■ **PROVIDED INFORMATION**:
------------------------------------------------
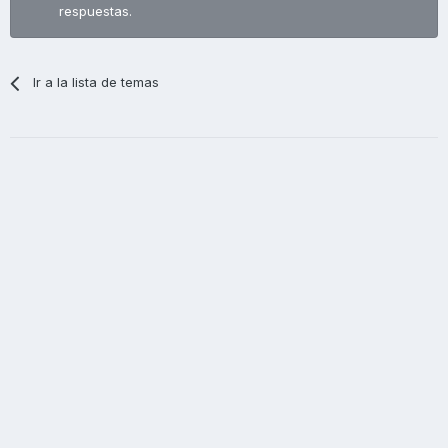
respuestas.
Ir a la lista de temas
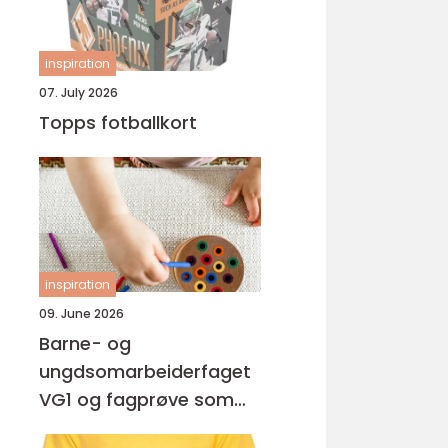
inspiration
07. July 2026
Topps fotballkort
inspiration
09. June 2026
Barne- og
ungdsomarbeiderfaget
VG1 og fagprøve som
barne- og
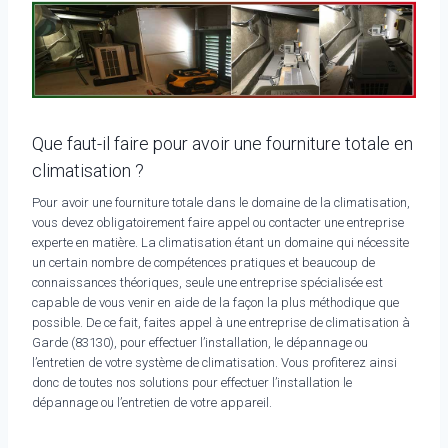
Que faut-il faire pour avoir une fourniture totale en
climatisation ?
Pour avoir une fourniture totale dans le domaine de la climatisation,
vous devez obligatoirement faire appel ou contacter une entreprise
experte en matière. La climatisation étant un domaine qui nécessite
un certain nombre de compétences pratiques et beaucoup de
connaissances théoriques, seule une entreprise spécialisée est
capable de vous venir en aide de la façon la plus méthodique que
possible. De ce fait, faites appel à une entreprise de climatisation à
Garde (83130), pour effectuer l’installation, le dépannage ou
l’entretien de votre système de climatisation. Vous profiterez ainsi
donc de toutes nos solutions pour effectuer l’installation le
dépannage ou l’entretien de votre appareil.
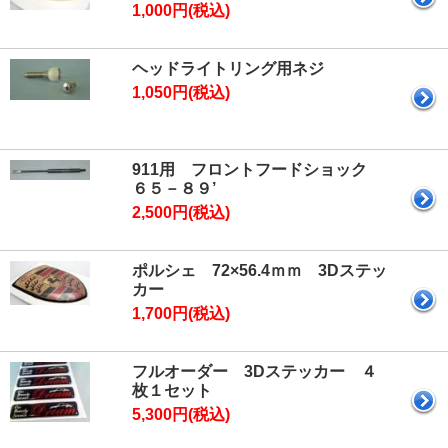
1,000円(税込)
ヘッドライトリング用ネジ
1,050円(税込)
911用 フロントフードショック
６５－８９’
2,500円(税込)
ポルシェ 72×56.4ｍｍ 3Dステッ
カー
1,700円(税込)
フルオーダー 3Dステッカー ４
枚１セット
5,300円(税込)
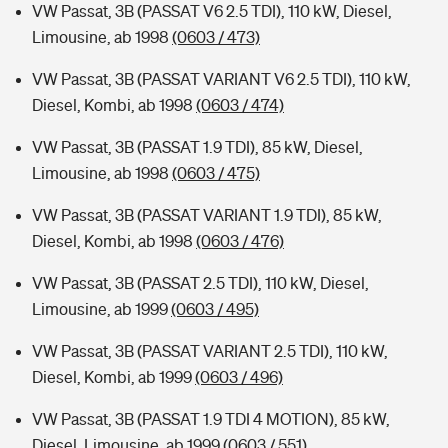
VW Passat, 3B (PASSAT V6 2.5 TDI), 110 kW, Diesel,
Limousine, ab 1998
(0603 / 473)
VW Passat, 3B (PASSAT VARIANT V6 2.5 TDI), 110 kW,
Diesel, Kombi, ab 1998
(0603 / 474)
VW Passat, 3B (PASSAT 1.9 TDI), 85 kW, Diesel,
Limousine, ab 1998
(0603 / 475)
VW Passat, 3B (PASSAT VARIANT 1.9 TDI), 85 kW,
Diesel, Kombi, ab 1998
(0603 / 476)
VW Passat, 3B (PASSAT 2.5 TDI), 110 kW, Diesel,
Limousine, ab 1999
(0603 / 495)
VW Passat, 3B (PASSAT VARIANT 2.5 TDI), 110 kW,
Diesel, Kombi, ab 1999
(0603 / 496)
VW Passat, 3B (PASSAT 1.9 TDI 4 MOTION), 85 kW,
Diesel, Limousine, ab 1999
(0603 / 551)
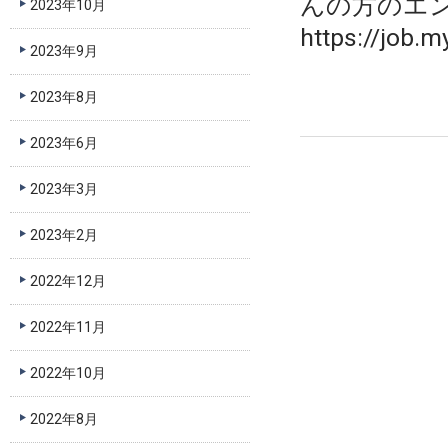
んの方のエ
2023年10月
https://job.
2023年9月
2023年8月
2023年6月
2023年3月
2023年2月
2022年12月
2022年11月
2022年10月
2022年8月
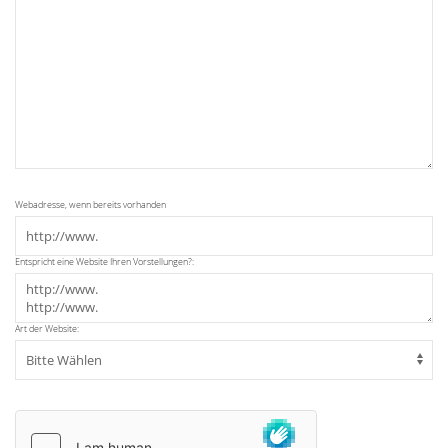
Webadresse, wenn bereits vorhanden
Entspricht eine Website Ihren Vorstellungen?:
Art der Website:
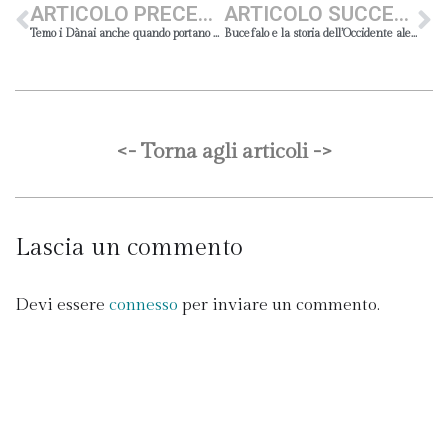
ARTICOLO PRECEDENTE
ARTICOLO SUCCESSIVO
Temo i Dànai anche quando portano doni
Bucefalo e la storia dell’Occidente alessandrino
<- Torna agli articoli ->
Lascia un commento
Devi essere
connesso
per inviare un commento.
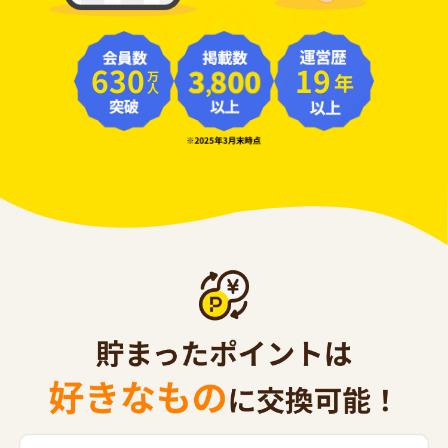
630
19
年
万人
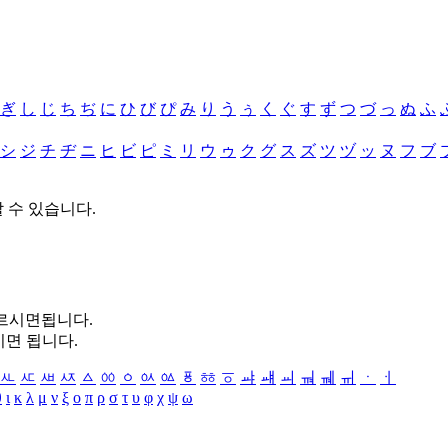
ぎ
し
じ
ち
ぢ
に
ひ
び
ぴ
み
り
う
ぅ
く
ぐ
す
ず
つ
づ
っ
ぬ
ふ
シ
ジ
チ
ヂ
ニ
ヒ
ビ
ピ
ミ
リ
ウ
ゥ
ク
グ
ス
ズ
ツ
ヅ
ッ
ヌ
フ
ブ
할 수 있습니다.
누르시면됩니다.
시면 됩니다.
ㅻ
ㅼ
ㅽ
ㅾ
ㅿ
ㆀ
ㆁ
ㆂ
ㆃ
ㆄ
ㆅ
ㆆ
ㆇ
ㆈ
ㆉ
ㆊ
ㆋ
ㆌ
ㆍ
ㆎ
θ
ι
κ
λ
μ
ν
ξ
ο
π
ρ
σ
τ
υ
φ
χ
ψ
ω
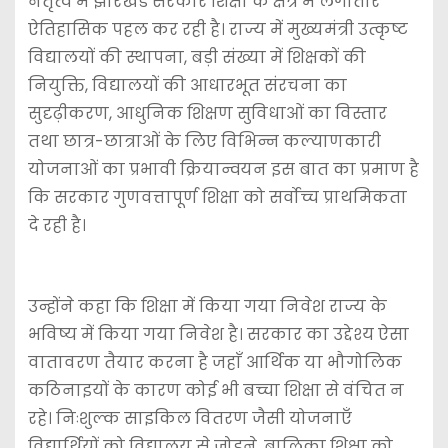
नेतृत्व में झारखंड सरकार शिक्षा के क्षेत्र में लगातार
ऐतिहासिक पहल कर रही है। राज्य में मुख्यमंत्री उत्कृष्ट
विद्यालयों की स्थापना, बड़ी संख्या में शिक्षकों की
नियुक्ति, विद्यालयों की आधारभूत संरचना का
सुदृढ़ीकरण, आधुनिक शिक्षण सुविधाओं का विस्तार
तथा छात्र-छात्राओं के लिए विभिन्न कल्याणकारी
योजनाओं का प्रभावी क्रियान्वयन इस बात का प्रमाण है
कि सरकार गुणवत्तापूर्ण शिक्षा को सर्वोच्च प्राथमिकता
दे रही है।
उन्होंने कहा कि शिक्षा में किया गया निवेश राज्य के
भविष्य में किया गया निवेश है। सरकार का उद्देश्य ऐसा
वातावरण तैयार करना है जहाँ आर्थिक या भौगोलिक
कठिनाइयों के कारण कोई भी बच्चा शिक्षा से वंचित न
रहे। निःशुल्क साइकिल वितरण जैसी योजनाएँ
विद्यार्थियों को विद्यालय से जोड़ने, बालिका शिक्षा को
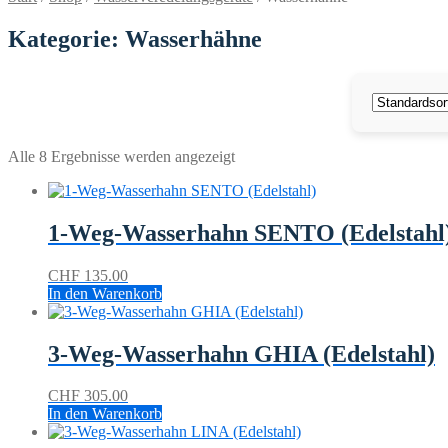
Kategorie: Wasserhähne
Alle 8 Ergebnisse werden angezeigt
1-Weg-Wasserhahn SENTO (Edelstahl
CHF
135.00
In den Warenkorb
3-Weg-Wasserhahn GHIA (Edelstahl)
CHF
305.00
In den Warenkorb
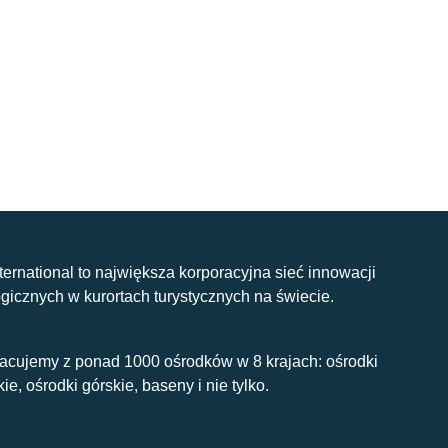
nternational to największa korporacyjna sieć innowacji
gicznych w kurortach turystycznych na świecie.
acujemy z ponad 1000 ośrodków w 8 krajach: ośrodki
kie, ośrodki górskie, baseny i nie tylko.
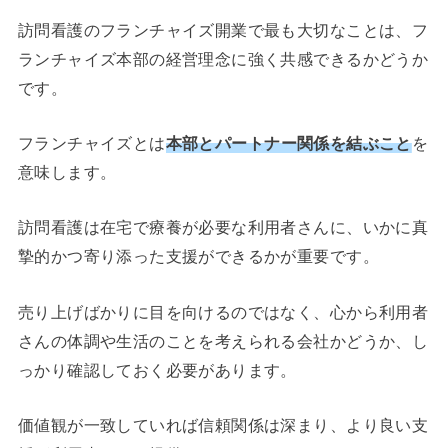
訪問看護のフランチャイズ開業で最も大切なことは、フ
ランチャイズ本部の経営理念に強く共感できるかどうか
です。
フランチャイズとは
本部とパートナー関係を結ぶこと
を
意味します。
訪問看護は在宅で療養が必要な利用者さんに、いかに真
摯的かつ寄り添った支援ができるかが重要です。
売り上げばかりに目を向けるのではなく、心から利用者
さんの体調や生活のことを考えられる会社かどうか、し
っかり確認しておく必要があります。
価値観が一致していれば信頼関係は深まり、より良い支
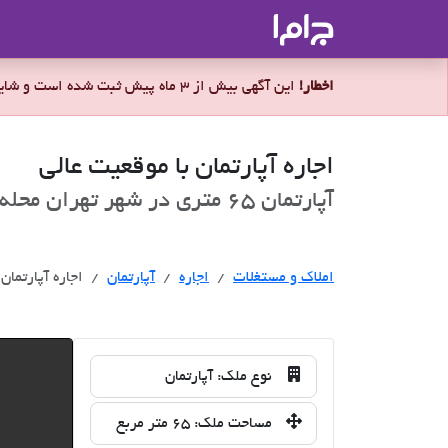
جاما
- سامانه جامع املاک و مشاورین ا
اخطار!
این آگهی بیش از 3 ماه پیش ثبت شده است و شاید ملک برای اجاره موجود نباشد.
اجاره آپارتمان با موقعیت عالی
آپارتمان 65 متری در شهر تهران محله مرزداران برای اجاره
اجاره
املاک و مستغلات
اجاره
آپارتمان
اجاره آپارتمان
نوع ملک:
آپارتمان
مساحت ملک:
65 متر مربع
------------------------------------------------
■ **ASSIGNED TASK**: Quote precisely the lines of the data from the line containing "<- Torna agli articoli ->" through its final line, both included, excluding pictures.

■ **SOLUTION TO THIS EXERCISE**:
<- Torna agli articoli ->
Lascia un commento
Devi essere
connesso
per inviare un commento.
630
19
年
万人
ぎ
し
じ
ち
ぢ
に
ひ
び
ぴ
み
り
う
ぅ
く
ぐ
す
ず
つ
づ
っ
ぬ
ふ
シ
ジ
チ
ヂ
ニ
ヒ
ビ
ピ
ミ
リ
ウ
ゥ
ク
グ
ス
ズ
ツ
ヅ
ッ
ヌ
フ
ブ
할 수 있습니다.
누르시면됩니다.
시면 됩니다.
ㅻ
ㅼ
ㅽ
ㅾ
ㅿ
ㆀ
ㆁ
ㆂ
ㆃ
ㆄ
ㆅ
ㆆ
ㆇ
ㆈ
ㆉ
ㆊ
ㆋ
ㆌ
ㆍ
ㆎ
θ
ι
κ
λ
μ
ν
ξ
ο
π
ρ
σ
τ
υ
φ
χ
ψ
ω
नेतृत्व में झारखंड सरकार शिक्षा के क्षेत्र में लगातार
ऐतिहासिक पहल कर रही है। राज्य में मुख्यमंत्री उत्कृष्ट
विद्यालयों की स्थापना, बड़ी संख्या में शिक्षकों की
नियुक्ति, विद्यालयों की आधारभूत संरचना का
सुदृढ़ीकरण, आधुनिक शिक्षण सुविधाओं का विस्तार
तथा छात्र-छात्राओं के लिए विभिन्न कल्याणकारी
योजनाओं का प्रभावी क्रियान्वयन इस बात का प्रमाण है
कि सरकार गुणवत्तापूर्ण शिक्षा को सर्वोच्च प्राथमिकता
दे रही है।
उन्होंने कहा कि शिक्षा में किया गया निवेश राज्य के
भविष्य में किया गया निवेश है। सरकार का उद्देश्य ऐसा
वातावरण तैयार करना है जहाँ आर्थिक या भौगोलिक
कठिनाइयों के कारण कोई भी बच्चा शिक्षा से वंचित न
रहे। निःशुल्क साइकिल वितरण जैसी योजनाएँ
विद्यार्थियों को विद्यालय से जोड़ने, बालिका शिक्षा को
Kategorie: Wasserhähne
Alle 8 Ergebnisse werden angezeigt
1-Weg-Wasserhahn SENTO (Edelstahl
CHF
135.00
In den Warenkorb
3-Weg-Wasserhahn GHIA (Edelstahl)
CHF
305.00
In den Warenkorb
nternational to największa korporacyjna sieć innowacji
gicznych w kurortach turystycznych na świecie.
acujemy z ponad 1000 ośrodków w 8 krajach: ośrodki
kie, ośrodki górskie, baseny i nie tylko.
訪問看護のフランチャイズ開業で最も大切なことは、フ
ランチャイズ本部の経営理念に強く共感できるかどうか
です。
フランチャイズとは
本部とパートナー関係を結ぶこと
を
意味します。
訪問看護は在宅で療養が必要な利用者さんに、いかに真
摯的かつ寄り添った支援ができるかが重要です。
売り上げばかりに目を向けるのではなく、心から利用者
さんの体調や生活のことを考えられる会社かどうか、し
っかり確認しておく必要があります。
価値観が一致していれば信頼関係は深まり、より良い支
جاما
- سامانه جامع املاک و مشاورین ا
اخطار!
این آگهی بیش از 3 ماه پیش ثبت شده است و شاید ملک برای اجاره موجود نباشد.
اجاره آپارتمان با موقعیت عالی
آپارتمان 65 متری در شهر تهران محله مرزداران برای اجاره
اجاره
املاک و مستغلات
اجاره
آپارتمان
اجاره آپارتمان
نوع ملک:
آپارتمان
مساحت ملک:
65 متر مربع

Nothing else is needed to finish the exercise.